Aggiungerei soltanto che, se proprio dobbiam fare riferimento alla tradizione, nella tradizione più tradizionale - mi si passi l'espressione - il galero degli ecclesiastici, tanto nella realtà, quanto (di riflesso) nelle sue rappresentazioni araldiche, non era così precisamente definito, né tantomeno univocamente determinato dal punto di vista legislativo.
Tanto per fare un esempio, possiamo pensare allo stemma del Cardinale Pietro Stefaneschi (+1417), il monumento sepolcrale del quale si trova a Roma, a Santa Maria in Trastevere

Fiocchi se ne vedono solo nell'ultima fila. Per il resto, solo delle serie di... nodi! Non francescani, ma semplici nodi.

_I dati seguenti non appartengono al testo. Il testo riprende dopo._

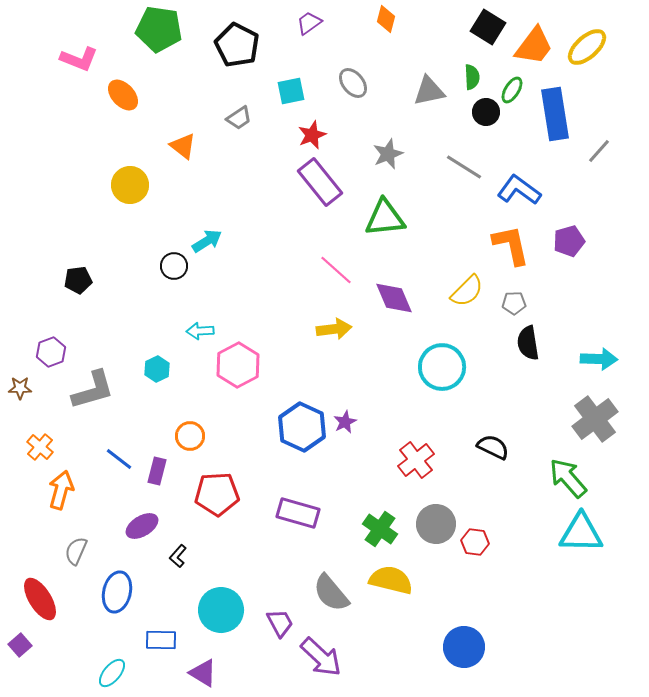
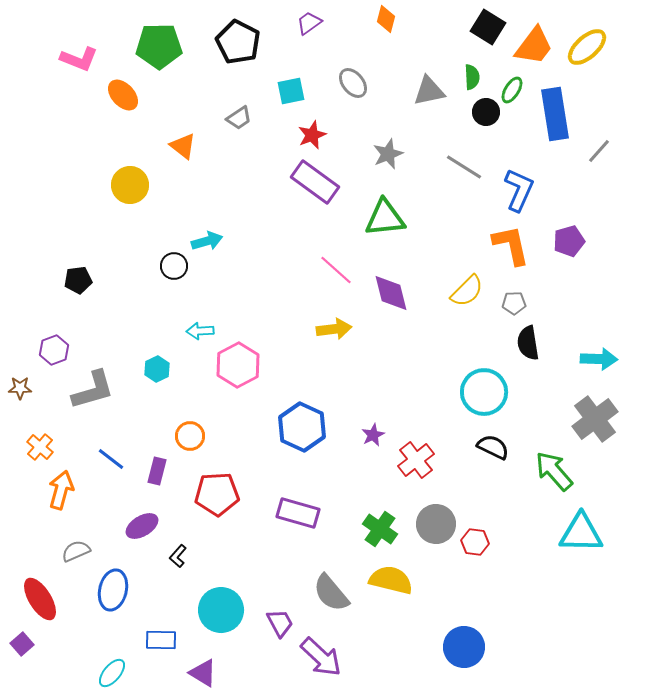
green pentagon at (159, 29): moved 17 px down; rotated 9 degrees counterclockwise
black pentagon at (237, 45): moved 1 px right, 3 px up
purple rectangle at (320, 182): moved 5 px left; rotated 15 degrees counterclockwise
blue L-shape at (519, 190): rotated 78 degrees clockwise
cyan arrow at (207, 241): rotated 16 degrees clockwise
purple diamond at (394, 298): moved 3 px left, 5 px up; rotated 9 degrees clockwise
purple hexagon at (51, 352): moved 3 px right, 2 px up
cyan circle at (442, 367): moved 42 px right, 25 px down
purple star at (345, 422): moved 28 px right, 13 px down
blue line at (119, 459): moved 8 px left
green arrow at (568, 478): moved 14 px left, 7 px up
gray semicircle at (76, 551): rotated 44 degrees clockwise
blue ellipse at (117, 592): moved 4 px left, 2 px up
purple square at (20, 645): moved 2 px right, 1 px up
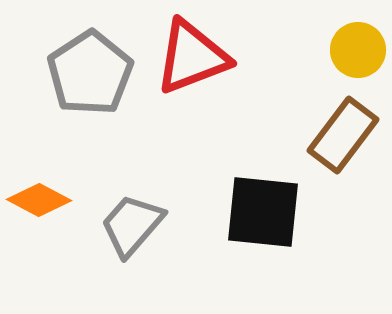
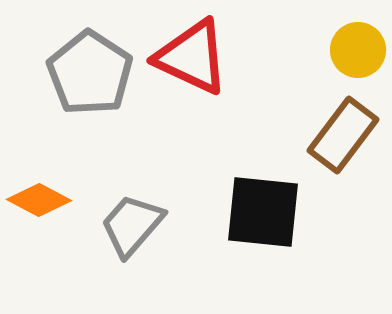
red triangle: rotated 46 degrees clockwise
gray pentagon: rotated 6 degrees counterclockwise
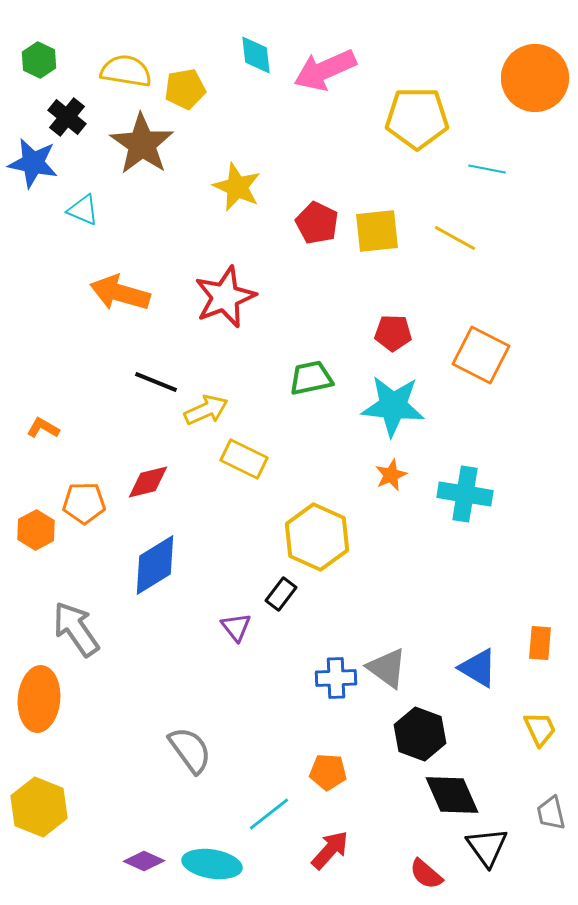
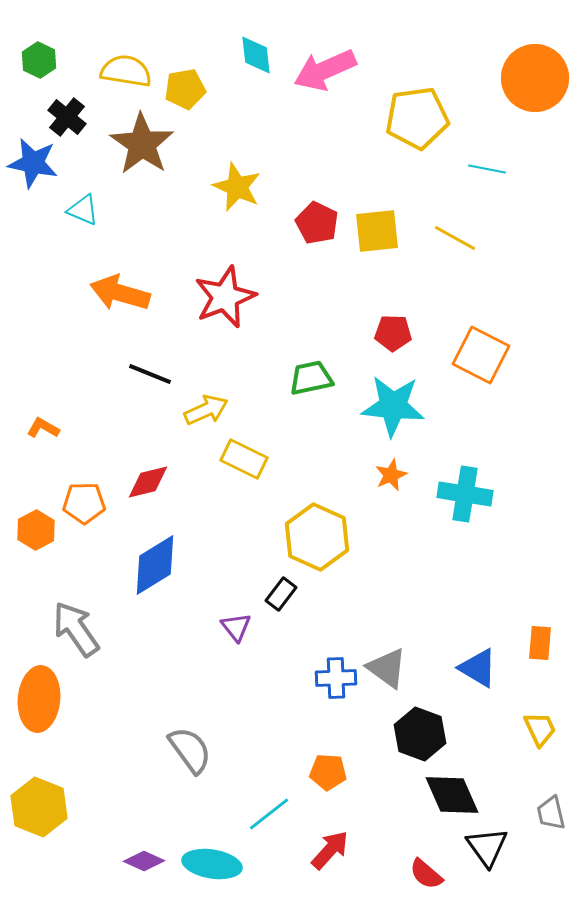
yellow pentagon at (417, 118): rotated 8 degrees counterclockwise
black line at (156, 382): moved 6 px left, 8 px up
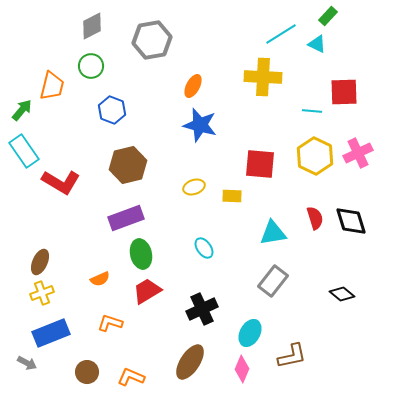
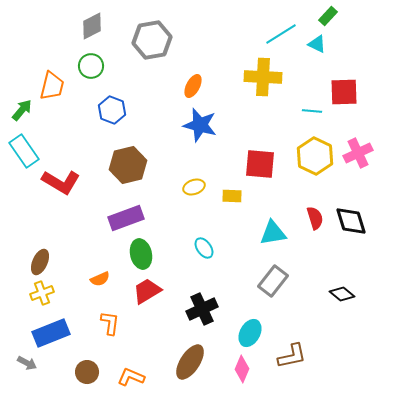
orange L-shape at (110, 323): rotated 80 degrees clockwise
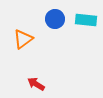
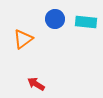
cyan rectangle: moved 2 px down
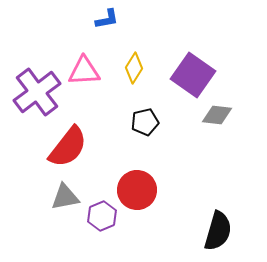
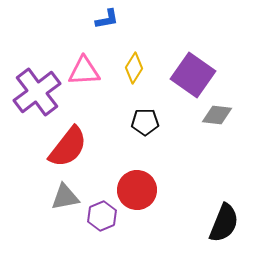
black pentagon: rotated 12 degrees clockwise
black semicircle: moved 6 px right, 8 px up; rotated 6 degrees clockwise
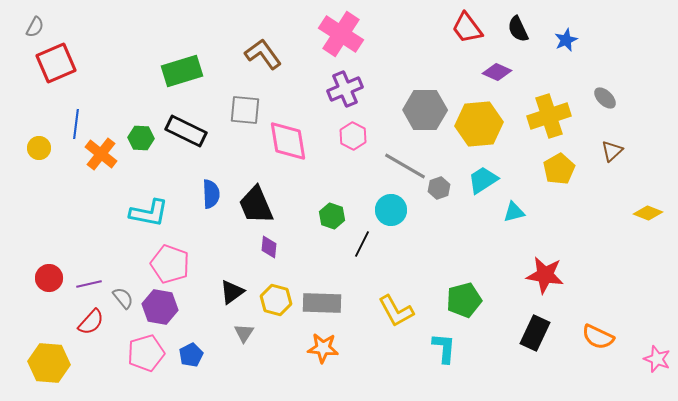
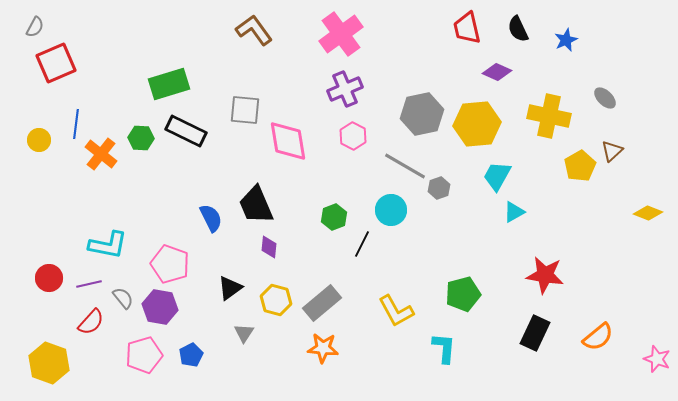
red trapezoid at (467, 28): rotated 24 degrees clockwise
pink cross at (341, 34): rotated 21 degrees clockwise
brown L-shape at (263, 54): moved 9 px left, 24 px up
green rectangle at (182, 71): moved 13 px left, 13 px down
gray hexagon at (425, 110): moved 3 px left, 4 px down; rotated 12 degrees counterclockwise
yellow cross at (549, 116): rotated 30 degrees clockwise
yellow hexagon at (479, 124): moved 2 px left
yellow circle at (39, 148): moved 8 px up
yellow pentagon at (559, 169): moved 21 px right, 3 px up
cyan trapezoid at (483, 180): moved 14 px right, 4 px up; rotated 28 degrees counterclockwise
blue semicircle at (211, 194): moved 24 px down; rotated 24 degrees counterclockwise
cyan triangle at (514, 212): rotated 15 degrees counterclockwise
cyan L-shape at (149, 213): moved 41 px left, 32 px down
green hexagon at (332, 216): moved 2 px right, 1 px down; rotated 20 degrees clockwise
black triangle at (232, 292): moved 2 px left, 4 px up
green pentagon at (464, 300): moved 1 px left, 6 px up
gray rectangle at (322, 303): rotated 42 degrees counterclockwise
orange semicircle at (598, 337): rotated 64 degrees counterclockwise
pink pentagon at (146, 353): moved 2 px left, 2 px down
yellow hexagon at (49, 363): rotated 15 degrees clockwise
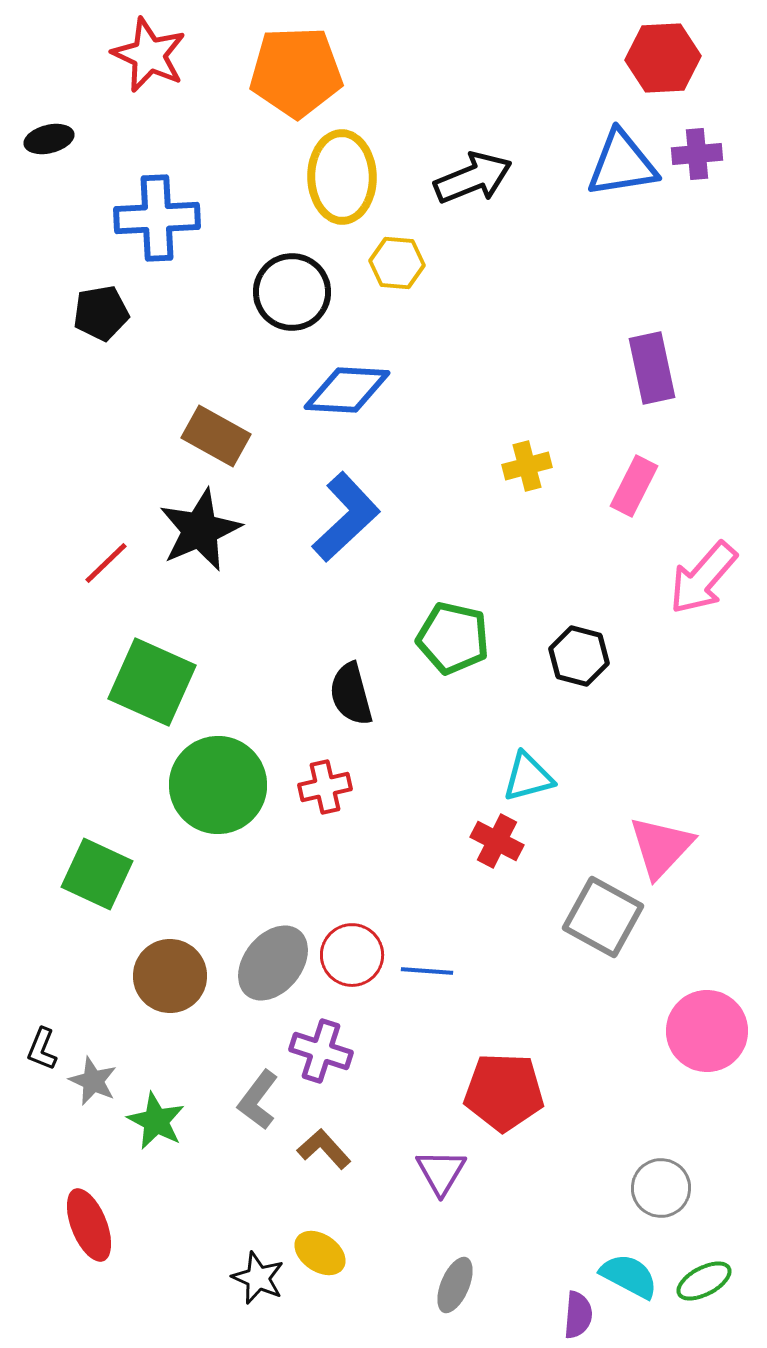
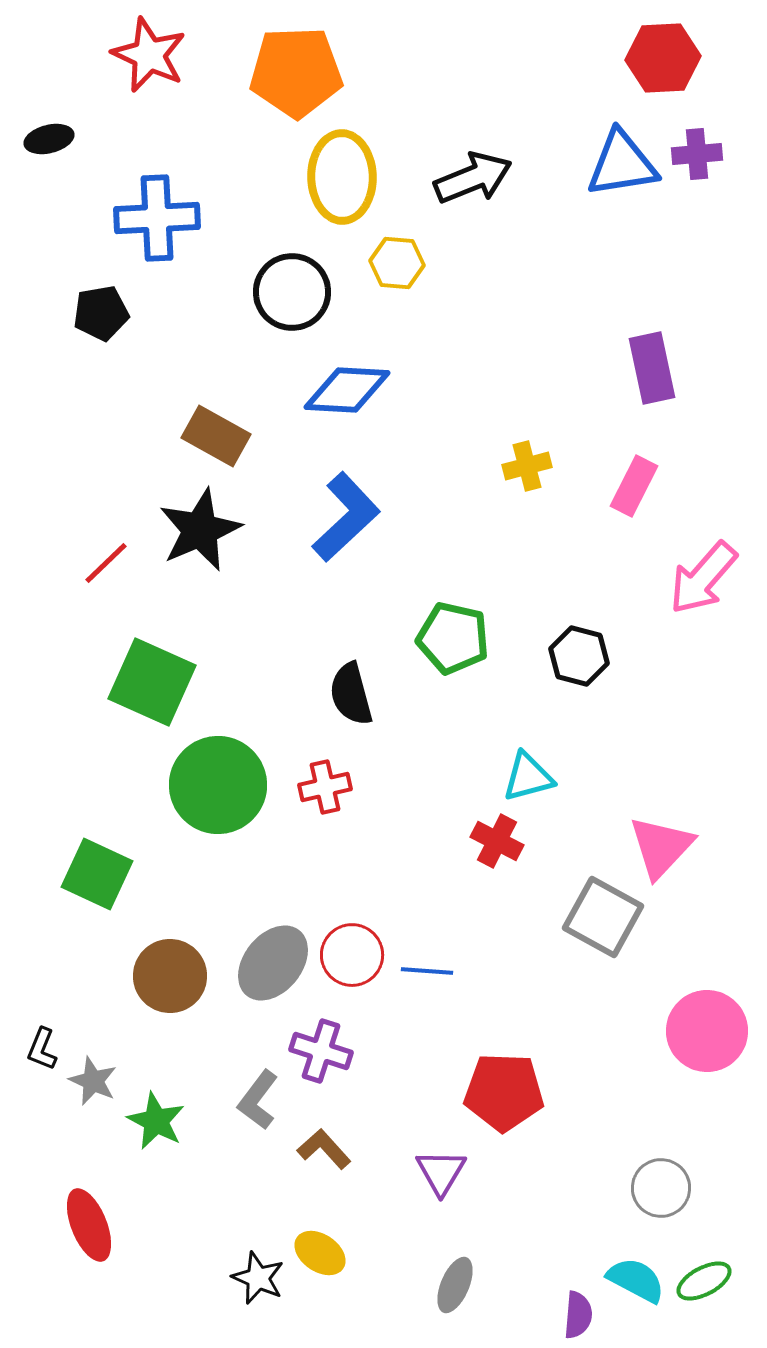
cyan semicircle at (629, 1276): moved 7 px right, 4 px down
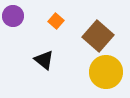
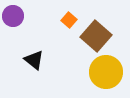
orange square: moved 13 px right, 1 px up
brown square: moved 2 px left
black triangle: moved 10 px left
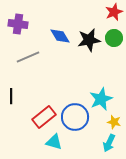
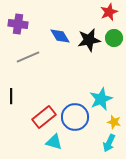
red star: moved 5 px left
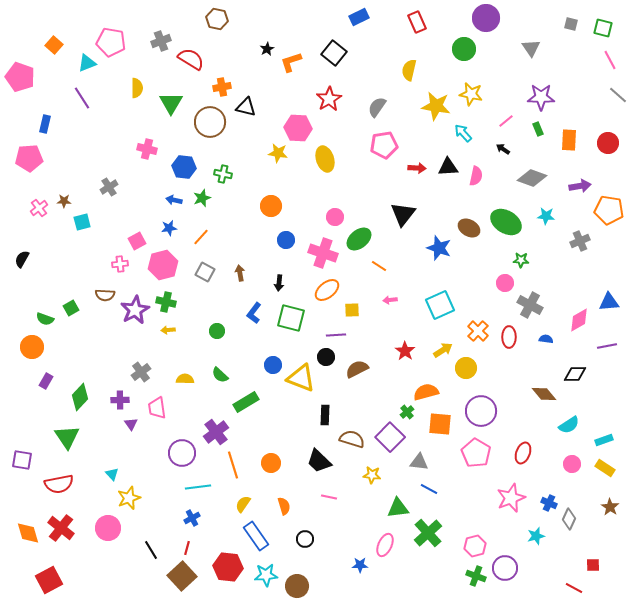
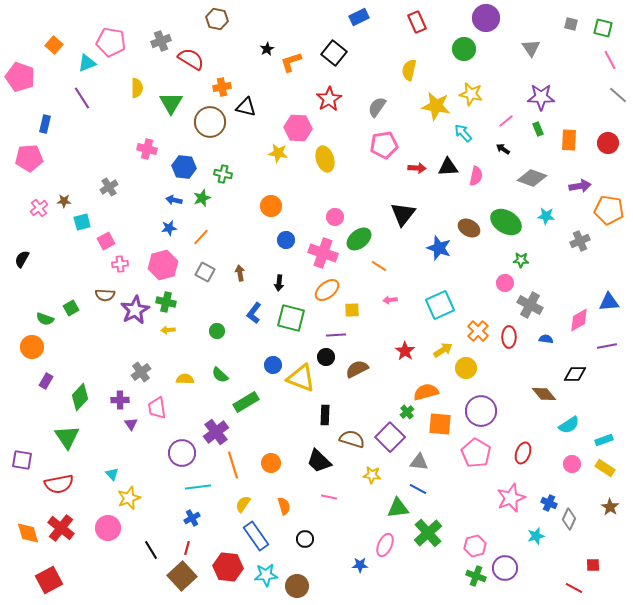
pink square at (137, 241): moved 31 px left
blue line at (429, 489): moved 11 px left
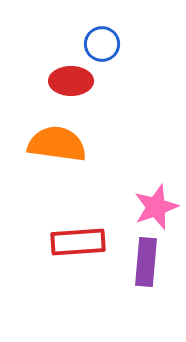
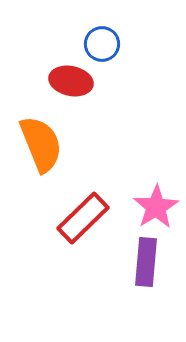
red ellipse: rotated 12 degrees clockwise
orange semicircle: moved 16 px left; rotated 60 degrees clockwise
pink star: rotated 12 degrees counterclockwise
red rectangle: moved 5 px right, 24 px up; rotated 40 degrees counterclockwise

Infine annoto che da un punto di vista strettamente legislativo, mai sono stati definiti dalla Chiesa numero e tantomeno forma dei fiocchi per gli stemmi di vescovi e arcivescovi. Per il numero parliamo solo di consolidate consuetudine (e consolidate soltanto a partire dalla fine del XVII secolo, non agli albori dell'araldica ecclesiastica dunque). Per la forma, parliamo solo di derivazione da quella più anticamente osservabile nel galero cardinalizio.
Dunque anche io torno a dire che la scelta di quei nodi alla francescana in luogo dei 'classici' (con tutto il valore relativo che qui può avere l'espressione) fiocchi, non è forse la migliore, per tanti motivi. Ma non è strettamente parlando in contrasto con nessuna precisa legge araldico-ecclesiastica. E, pur nella sua originalità, non è neanche così in contrasto con la tradizione, cioè con il valore puramente ornamentale e semplicemente identificativo che devono avere i fiocchi sul cappello di un prelato.
Poi, certamente ognuno è libero di esprimere le sue preferenze. Io pure preferisco i fiocchi 'classici'. E sempre così li ho rappresentati finora: l'esempio postato da Tomaso è un esempio concreto di quanto vado affermando. Ma non si può considerare fuori-legge ciò che non lo è.